E apesar de lhe ter confirmado que não escreveria, transcrevo-o. Porque neste nosso Alentejo, onde se respira o devagar, devagarinho, e do vagar fazem moda, precisamos igualmente de pessoas “aceleradas”. Precisamos como de pão para a boca de líderes que tenham o juízo da celeridade, e a consciência em serenidade. “É muito bonita a palavra fundador, e Vasco Eugénio de Almeida foi o visionário, criou esta realidade com aquilo que era seu: o seu legado, os seus valores e o seu património. E depois a capacidade de todas as pessoas que por aqui passaram, isto é fruto do muito trabalho, de muito tempo”, segreda a secretária-geral da Fundação. Comovida, acrescenta: “Tenho muito prazer, a alegria e… a honra por ser uma, entre muitos.
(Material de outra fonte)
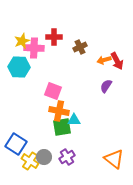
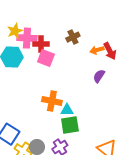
red cross: (54, 37) -> (41, 44), moved
pink square: (53, 91) -> (46, 58), moved
green square: (62, 127) -> (70, 125), moved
Mas serei sempre e somente isso, uma entre tantos”.

O PAPEL DAS FUNDAÇÕES

Maria do Céu Ramos ocupa outro cargo de peso, pois preside o Centro Português de Fundações (CPF), que reúne centena e meia das mais prestigiadas instituições, com a relevância que sabemos na sociedade portuguesa, desde a Fundação Calouste Gulbenkian, à Francisco Manuel dos Santos, BCP, Fundação do Oriente, entre outras.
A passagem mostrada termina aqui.